_WORK TO BE COMPLETED:_ The word "label" may appear in some lines of the data; copy every such line.

_DATA LISTING:_
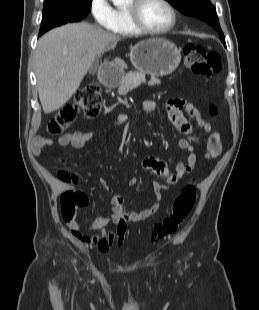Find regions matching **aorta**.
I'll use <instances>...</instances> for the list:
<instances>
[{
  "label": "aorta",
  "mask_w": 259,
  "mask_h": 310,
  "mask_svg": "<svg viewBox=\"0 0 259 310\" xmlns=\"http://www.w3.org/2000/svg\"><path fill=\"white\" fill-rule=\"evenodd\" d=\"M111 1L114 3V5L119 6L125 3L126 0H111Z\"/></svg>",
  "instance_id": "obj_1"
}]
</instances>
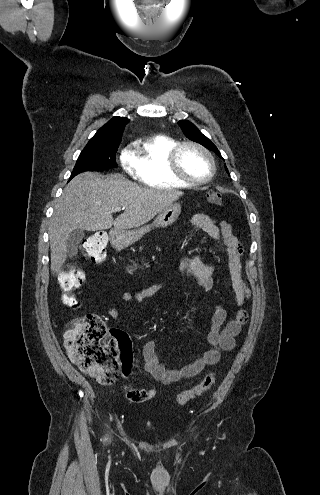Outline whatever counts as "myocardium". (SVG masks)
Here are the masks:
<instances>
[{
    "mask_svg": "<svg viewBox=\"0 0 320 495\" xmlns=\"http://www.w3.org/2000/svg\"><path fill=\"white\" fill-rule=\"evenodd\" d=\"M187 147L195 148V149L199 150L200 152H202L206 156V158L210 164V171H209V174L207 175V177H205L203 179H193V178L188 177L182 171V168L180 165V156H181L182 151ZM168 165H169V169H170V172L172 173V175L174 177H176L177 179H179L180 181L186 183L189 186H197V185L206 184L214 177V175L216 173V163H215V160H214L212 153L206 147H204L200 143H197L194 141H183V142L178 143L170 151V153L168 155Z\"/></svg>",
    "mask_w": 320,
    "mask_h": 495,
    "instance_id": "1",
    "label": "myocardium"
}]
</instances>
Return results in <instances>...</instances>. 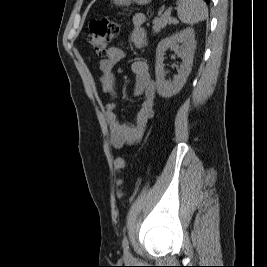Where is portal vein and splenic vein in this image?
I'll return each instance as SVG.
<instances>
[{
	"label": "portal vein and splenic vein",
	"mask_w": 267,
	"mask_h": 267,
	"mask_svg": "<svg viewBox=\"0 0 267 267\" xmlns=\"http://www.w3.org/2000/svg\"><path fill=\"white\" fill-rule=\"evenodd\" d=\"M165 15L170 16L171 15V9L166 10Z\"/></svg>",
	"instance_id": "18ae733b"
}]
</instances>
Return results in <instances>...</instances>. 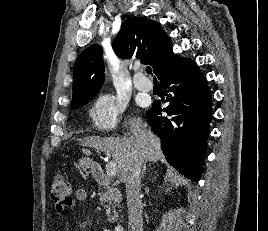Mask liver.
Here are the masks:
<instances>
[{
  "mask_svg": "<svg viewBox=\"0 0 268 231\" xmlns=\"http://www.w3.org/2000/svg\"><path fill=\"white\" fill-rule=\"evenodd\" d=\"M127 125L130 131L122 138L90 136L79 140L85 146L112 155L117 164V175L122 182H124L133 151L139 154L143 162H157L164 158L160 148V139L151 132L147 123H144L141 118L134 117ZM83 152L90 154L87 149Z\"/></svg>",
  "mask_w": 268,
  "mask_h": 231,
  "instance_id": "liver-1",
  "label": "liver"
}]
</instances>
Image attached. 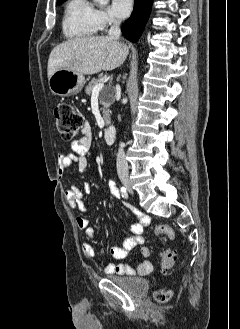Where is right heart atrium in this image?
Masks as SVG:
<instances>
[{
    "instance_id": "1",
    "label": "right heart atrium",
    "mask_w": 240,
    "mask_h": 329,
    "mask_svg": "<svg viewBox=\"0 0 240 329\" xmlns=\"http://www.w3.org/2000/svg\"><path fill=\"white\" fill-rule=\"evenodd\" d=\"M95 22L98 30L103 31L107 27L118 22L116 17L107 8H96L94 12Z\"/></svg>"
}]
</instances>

_EXERCISE ANSWER:_
  "label": "aorta",
    "label": "myocardium"
	"label": "portal vein and splenic vein",
  "label": "liver"
    "label": "right heart atrium",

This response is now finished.